→ **DIRECTIONS FOR THIS TASK**: Only the line containing "podeu veure a" and the lines after it, up to the end of the listing, should be written out, each exactly as given.

→ **PROVIDED MATERIAL**:

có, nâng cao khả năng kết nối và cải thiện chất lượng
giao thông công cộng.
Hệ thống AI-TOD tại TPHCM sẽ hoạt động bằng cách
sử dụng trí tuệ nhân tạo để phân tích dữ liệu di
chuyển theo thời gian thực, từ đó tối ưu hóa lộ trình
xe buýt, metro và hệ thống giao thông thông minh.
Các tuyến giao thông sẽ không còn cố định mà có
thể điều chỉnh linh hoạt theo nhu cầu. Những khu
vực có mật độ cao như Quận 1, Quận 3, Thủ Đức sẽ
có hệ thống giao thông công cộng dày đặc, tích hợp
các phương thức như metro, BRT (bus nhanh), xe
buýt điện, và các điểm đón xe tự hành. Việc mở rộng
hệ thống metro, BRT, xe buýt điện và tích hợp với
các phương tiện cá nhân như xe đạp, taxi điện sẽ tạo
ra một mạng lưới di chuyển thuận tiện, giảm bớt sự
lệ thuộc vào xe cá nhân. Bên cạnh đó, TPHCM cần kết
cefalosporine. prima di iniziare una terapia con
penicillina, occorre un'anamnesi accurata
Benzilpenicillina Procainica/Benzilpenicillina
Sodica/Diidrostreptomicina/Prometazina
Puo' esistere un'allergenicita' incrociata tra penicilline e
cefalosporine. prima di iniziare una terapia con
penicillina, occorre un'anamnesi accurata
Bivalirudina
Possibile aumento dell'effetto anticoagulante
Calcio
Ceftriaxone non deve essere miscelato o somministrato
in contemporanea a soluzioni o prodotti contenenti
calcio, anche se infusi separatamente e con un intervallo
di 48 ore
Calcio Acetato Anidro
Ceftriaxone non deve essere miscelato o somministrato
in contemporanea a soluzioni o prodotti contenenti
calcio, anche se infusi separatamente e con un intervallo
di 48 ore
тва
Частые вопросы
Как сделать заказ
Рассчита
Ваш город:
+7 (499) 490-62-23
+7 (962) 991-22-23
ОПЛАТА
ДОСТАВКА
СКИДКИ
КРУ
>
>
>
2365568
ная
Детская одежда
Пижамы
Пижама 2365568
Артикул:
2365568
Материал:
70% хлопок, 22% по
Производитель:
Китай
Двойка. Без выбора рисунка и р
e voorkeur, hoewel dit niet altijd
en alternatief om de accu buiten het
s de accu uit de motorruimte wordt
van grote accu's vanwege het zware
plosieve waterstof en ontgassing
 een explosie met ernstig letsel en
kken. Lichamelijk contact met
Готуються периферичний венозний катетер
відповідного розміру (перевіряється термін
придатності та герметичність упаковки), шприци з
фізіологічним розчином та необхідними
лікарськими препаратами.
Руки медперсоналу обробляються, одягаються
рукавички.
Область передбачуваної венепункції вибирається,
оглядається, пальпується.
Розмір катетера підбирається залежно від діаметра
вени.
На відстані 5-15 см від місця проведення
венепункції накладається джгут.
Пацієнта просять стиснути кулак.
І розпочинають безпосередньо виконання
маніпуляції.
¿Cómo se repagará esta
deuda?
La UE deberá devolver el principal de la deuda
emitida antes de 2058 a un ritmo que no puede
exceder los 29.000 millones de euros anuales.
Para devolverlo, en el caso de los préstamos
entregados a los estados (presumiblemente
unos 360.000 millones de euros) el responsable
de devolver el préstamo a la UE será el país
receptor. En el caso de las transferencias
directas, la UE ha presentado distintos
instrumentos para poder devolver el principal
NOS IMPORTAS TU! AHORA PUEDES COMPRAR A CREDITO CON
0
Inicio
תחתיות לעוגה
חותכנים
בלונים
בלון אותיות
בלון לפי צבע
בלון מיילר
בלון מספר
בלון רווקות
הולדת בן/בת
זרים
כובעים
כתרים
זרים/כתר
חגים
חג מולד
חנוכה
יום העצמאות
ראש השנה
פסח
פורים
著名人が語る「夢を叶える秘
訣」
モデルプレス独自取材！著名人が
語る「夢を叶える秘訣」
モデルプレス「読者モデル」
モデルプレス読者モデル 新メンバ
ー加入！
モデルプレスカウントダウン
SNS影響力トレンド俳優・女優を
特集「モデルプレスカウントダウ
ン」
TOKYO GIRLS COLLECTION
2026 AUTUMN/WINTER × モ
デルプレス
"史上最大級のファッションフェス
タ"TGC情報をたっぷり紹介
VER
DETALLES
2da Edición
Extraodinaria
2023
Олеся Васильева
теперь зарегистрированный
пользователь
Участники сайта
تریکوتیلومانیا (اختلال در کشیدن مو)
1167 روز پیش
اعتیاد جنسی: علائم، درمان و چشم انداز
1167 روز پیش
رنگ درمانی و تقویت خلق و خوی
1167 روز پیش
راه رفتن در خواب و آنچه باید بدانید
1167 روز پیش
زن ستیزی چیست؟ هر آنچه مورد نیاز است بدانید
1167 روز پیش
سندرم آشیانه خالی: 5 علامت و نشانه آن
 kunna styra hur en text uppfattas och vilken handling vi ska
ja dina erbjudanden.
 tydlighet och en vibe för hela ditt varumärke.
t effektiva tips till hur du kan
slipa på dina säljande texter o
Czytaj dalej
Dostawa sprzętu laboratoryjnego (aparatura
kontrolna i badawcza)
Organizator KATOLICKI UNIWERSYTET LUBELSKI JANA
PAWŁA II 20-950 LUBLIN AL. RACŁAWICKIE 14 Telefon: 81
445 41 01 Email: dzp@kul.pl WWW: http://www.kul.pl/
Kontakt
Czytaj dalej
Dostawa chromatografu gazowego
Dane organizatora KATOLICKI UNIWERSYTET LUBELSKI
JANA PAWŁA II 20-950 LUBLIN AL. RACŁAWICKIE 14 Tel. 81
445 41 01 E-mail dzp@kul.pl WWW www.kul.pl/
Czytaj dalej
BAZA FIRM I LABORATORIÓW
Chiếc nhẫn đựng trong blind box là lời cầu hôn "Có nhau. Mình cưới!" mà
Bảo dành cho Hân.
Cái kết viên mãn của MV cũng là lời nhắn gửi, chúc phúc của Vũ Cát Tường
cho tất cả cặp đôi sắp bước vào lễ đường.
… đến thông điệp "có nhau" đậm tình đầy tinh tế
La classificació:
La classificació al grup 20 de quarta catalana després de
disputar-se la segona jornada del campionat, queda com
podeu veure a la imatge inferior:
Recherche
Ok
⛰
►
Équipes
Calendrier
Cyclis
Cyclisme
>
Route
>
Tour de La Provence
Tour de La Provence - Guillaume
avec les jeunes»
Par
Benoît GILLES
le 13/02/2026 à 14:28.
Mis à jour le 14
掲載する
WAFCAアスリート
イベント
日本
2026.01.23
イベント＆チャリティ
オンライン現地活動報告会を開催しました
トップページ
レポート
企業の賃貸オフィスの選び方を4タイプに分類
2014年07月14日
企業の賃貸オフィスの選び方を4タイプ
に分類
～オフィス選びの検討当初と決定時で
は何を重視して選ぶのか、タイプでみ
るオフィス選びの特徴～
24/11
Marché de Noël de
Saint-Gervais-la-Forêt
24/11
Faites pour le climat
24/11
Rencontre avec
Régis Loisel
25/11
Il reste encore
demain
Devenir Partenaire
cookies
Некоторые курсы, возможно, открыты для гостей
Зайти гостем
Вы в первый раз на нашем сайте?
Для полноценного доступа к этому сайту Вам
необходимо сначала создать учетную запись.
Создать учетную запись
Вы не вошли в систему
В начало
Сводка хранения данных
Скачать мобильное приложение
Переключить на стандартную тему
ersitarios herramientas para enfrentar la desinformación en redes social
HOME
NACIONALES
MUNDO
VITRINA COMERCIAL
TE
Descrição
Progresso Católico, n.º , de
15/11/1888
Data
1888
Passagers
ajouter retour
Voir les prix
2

→ **ANSWER TO THIS TASK**:
podeu veure a la imatge inferior:
Recherche
Ok
⛰
►
Équipes
Calendrier
Cyclis
Cyclisme
>
Route
>
Tour de La Provence
Tour de La Provence - Guillaume
avec les jeunes»
Par
Benoît GILLES
le 13/02/2026 à 14:28.
Mis à jour le 14
掲載する
WAFCAアスリート
イベント
日本
2026.01.23
イベント＆チャリティ
オンライン現地活動報告会を開催しました
トップページ
レポート
企業の賃貸オフィスの選び方を4タイプに分類
2014年07月14日
企業の賃貸オフィスの選び方を4タイプ
に分類
～オフィス選びの検討当初と決定時で
は何を重視して選ぶのか、タイプでみ
るオフィス選びの特徴～
24/11
Marché de Noël de
Saint-Gervais-la-Forêt
24/11
Faites pour le climat
24/11
Rencontre avec
Régis Loisel
25/11
Il reste encore
demain
Devenir Partenaire
cookies
Некоторые курсы, возможно, открыты для гостей
Зайти гостем
Вы в первый раз на нашем сайте?
Для полноценного доступа к этому сайту Вам
необходимо сначала создать учетную запись.
Создать учетную запись
Вы не вошли в систему
В начало
Сводка хранения данных
Скачать мобильное приложение
Переключить на стандартную тему
ersitarios herramientas para enfrentar la desinformación en redes social
HOME
NACIONALES
MUNDO
VITRINA COMERCIAL
TE
Descrição
Progresso Católico, n.º , de
15/11/1888
Data
1888
Passagers
ajouter retour
Voir les prix
2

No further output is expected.